By adopting Linux in their devices, handset manufacturers can offer their users a unique new experience while meeting operator specifications and reducing the overall cost of their development and certification. For this reason, many top handset manufacturers are beginning to see Linux as a versatile solution that can work across a wide range of devices. Linux also allows them to develop a dynamic and highly competitive roadmap for the foreseeable future.
Rich application
With more powerful semiconductor components and operating environments, mobile phone performance is also growing, becoming a smaller but more functional computing device, giving the market an opportunity to offer a variety of advanced applications and gaming features (not It's required). But with the advent of these advanced features, the complexity of the system and the need for enterprise-level development tools are increasing. Fortunately, the Linux ecosystem is well suited to the needs of advanced software development as it grows from the corporate environment. Coupled with a large number of developers, previously large-scale applications, and a variety of powerful development tools for the Linux platform, these add to the selectivity and flexibility of software developers. Specifically, Eclipse-based development tools from multiple merchants have made software development for Linux easier.
Eclipse provides a complete graphical development environment for development and debugging software, and can be easily used in workstations running Linux, Solaris, and Windows operating systems. With Eclipse as the framework, software development tools providers provide a familiar software environment while allowing their resources to focus on adding the most effective features to their products.

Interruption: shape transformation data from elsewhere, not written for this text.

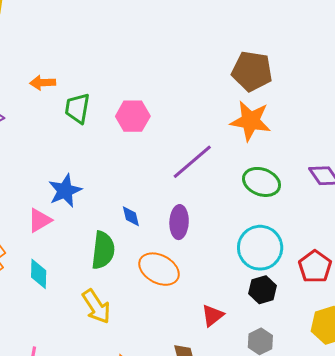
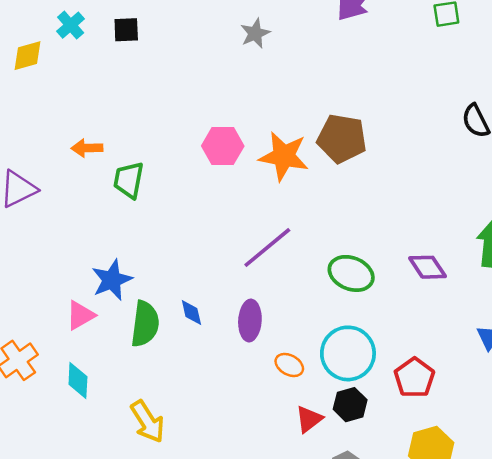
pink hexagon: (133, 116) -> (223, 146), moved
orange star: (250, 121) -> (284, 156), moved
green semicircle: (103, 250) -> (145, 324), moved
orange ellipse: (159, 269) -> (289, 365), moved, size x0.6
red triangle: (213, 315) -> (309, 419), moved

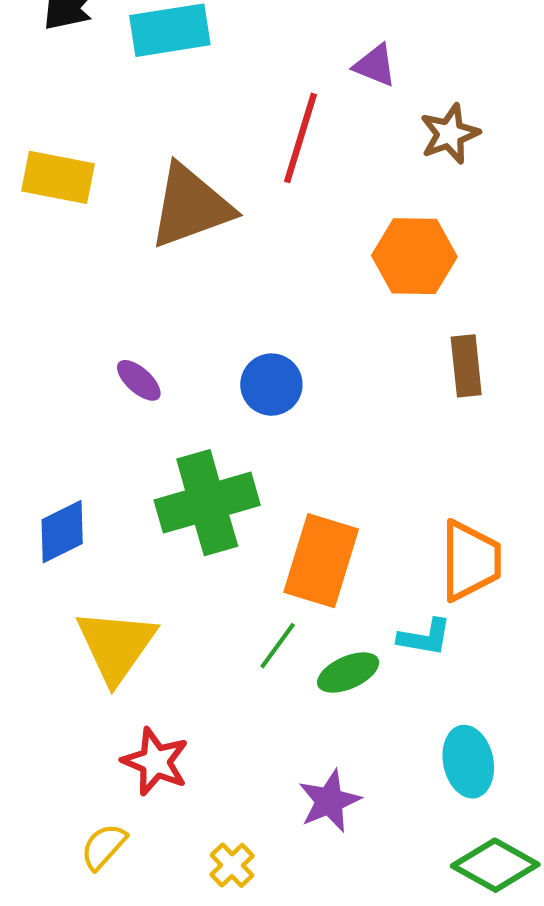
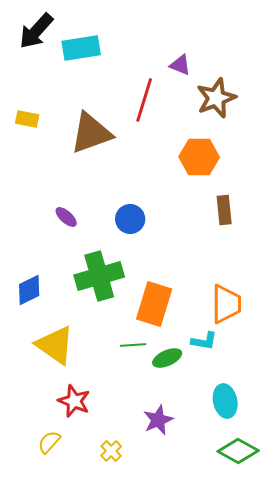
brown star: (450, 134) -> (216, 98), size x1.4
yellow rectangle: (58, 177) -> (27, 119), size x0.7
yellow triangle: (116, 646) -> (55, 345), turned -30
green line: (278, 646) -> (133, 345), turned 50

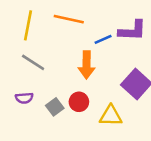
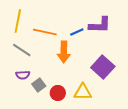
orange line: (69, 19) -> (45, 32), moved
purple semicircle: (24, 98) -> (23, 75), moved
red circle: (79, 102) -> (58, 93), moved

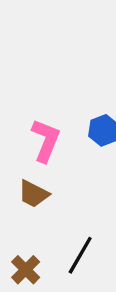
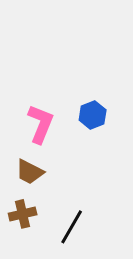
brown cross: (26, 270) -> (23, 214), moved, turned 32

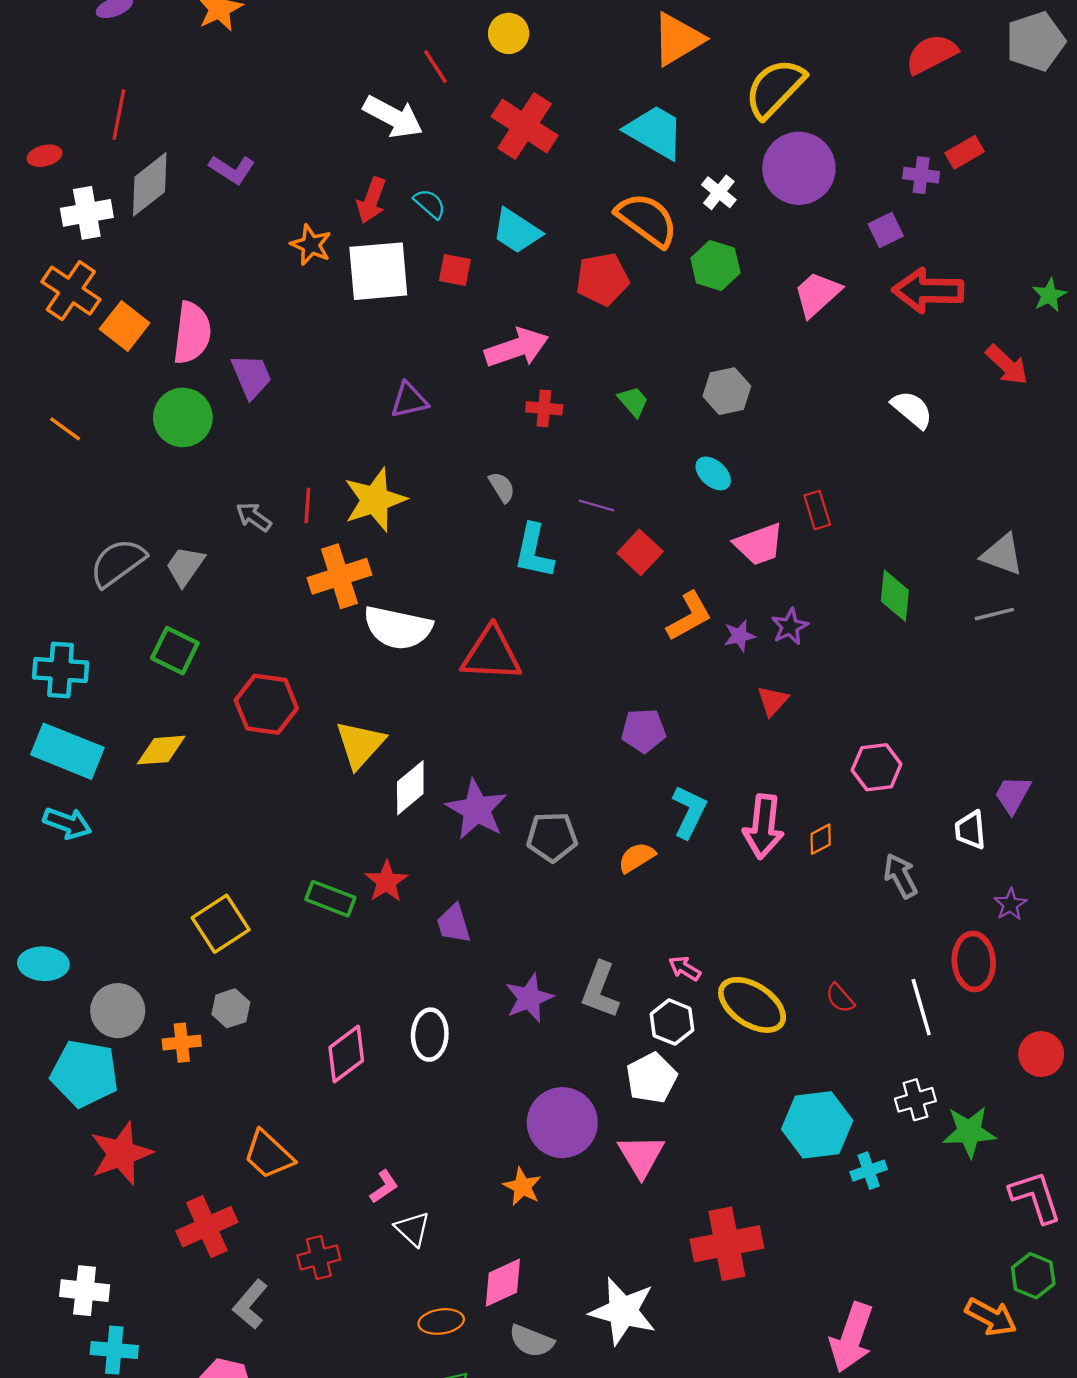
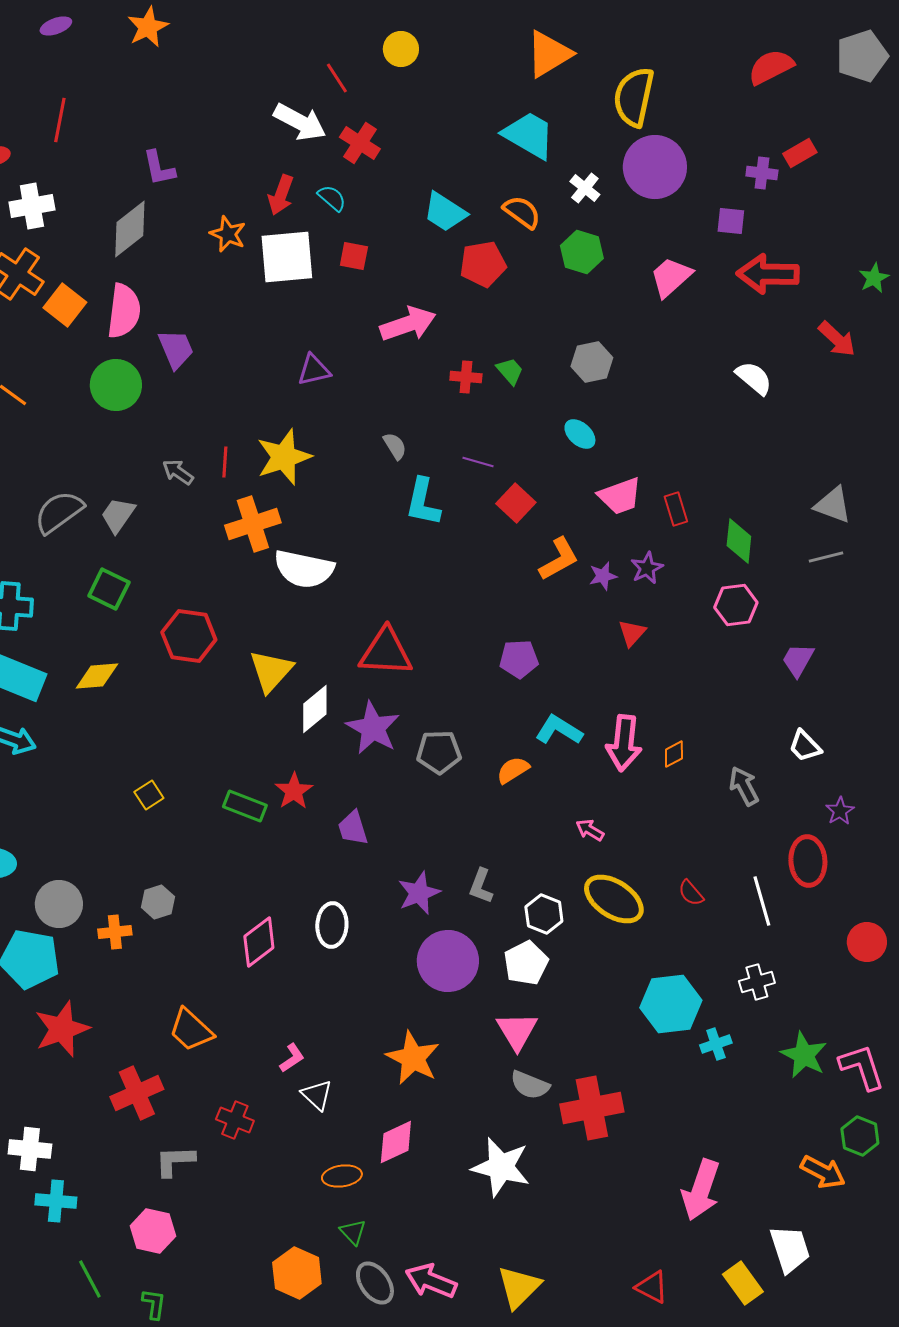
yellow semicircle: (775, 88) -> (634, 97), turned -32
red cross: (525, 126) -> (360, 143), moved, size x0.7
purple L-shape: (232, 169) -> (159, 168), turned 45
gray diamond: (150, 184) -> (130, 229), moved
orange semicircle: (647, 220) -> (522, 212), size x0.7
purple square: (886, 230) -> (731, 221), turned 32
cyan trapezoid: (517, 231) -> (445, 212), moved
red cross: (544, 408) -> (466, 377), moved
red rectangle: (817, 510) -> (676, 509), moved
red triangle: (491, 654) -> (386, 652), moved
pink hexagon: (877, 767) -> (736, 605), moved
purple trapezoid: (1013, 795) -> (798, 660), moved
cyan L-shape: (689, 812) -> (559, 730), turned -84
white trapezoid: (970, 830) -> (805, 746), turned -39
yellow square: (221, 924) -> (149, 795), moved, size x0.6
pink arrow: (685, 968) -> (590, 830), moved
gray L-shape: (600, 990) -> (481, 886), size x0.7
purple circle: (562, 1123) -> (448, 961), moved
green star: (969, 1132) -> (804, 1055), moved, turned 30
orange star: (522, 1187) -> (413, 1058), size x1.6
red cross: (319, 1257) -> (235, 1120), turned 36
gray L-shape: (250, 1304) -> (175, 1161), turned 48
gray semicircle: (531, 1341) -> (530, 1085), moved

Expensive small-volume "smart phones" typically use separate applications and baseband processors, and also include dedicated memory for different processors. Excessive semiconductor devices increase the cost of the design while increasing the power consumption of the product, resulting in a shortened battery life. To make matters worse, the dedicated baseband processor adds to the requirements of the second operating system, which reduces development efficiency and increases costs.
These high-end devices typically have an application-centric operating system and a rigorous real-time operating system to handle the extremely demanding communication response time requirements between the protocol stack and the back-end infrastructure. Failure to meet the response time requirement will cause the phone to drop, and this phenomenon is absolutely unacceptable to the operator because his customer will blame the network instead of the device.
The latest developments in the Linux world have greatly improved response time. These improvements have enabled optimized versions of the platform to deliver rich application, gaming and multimedia performance while meeting the "hard real-time" requirements of baseband processing, all driven by a single processor. Using Linux in a design called a "single chipset" allows handset manufacturers to offer high-end features at a fairly low price.
Because Linux is highly modular and completely open, handset manufacturers can easily layer additional features and functions to create a range of devices with different features to meet diverse market segmentation and device categories. This allows equipment manufacturers to streamline their internal development costs while maintaining the autonomy and flexibility of the architecture.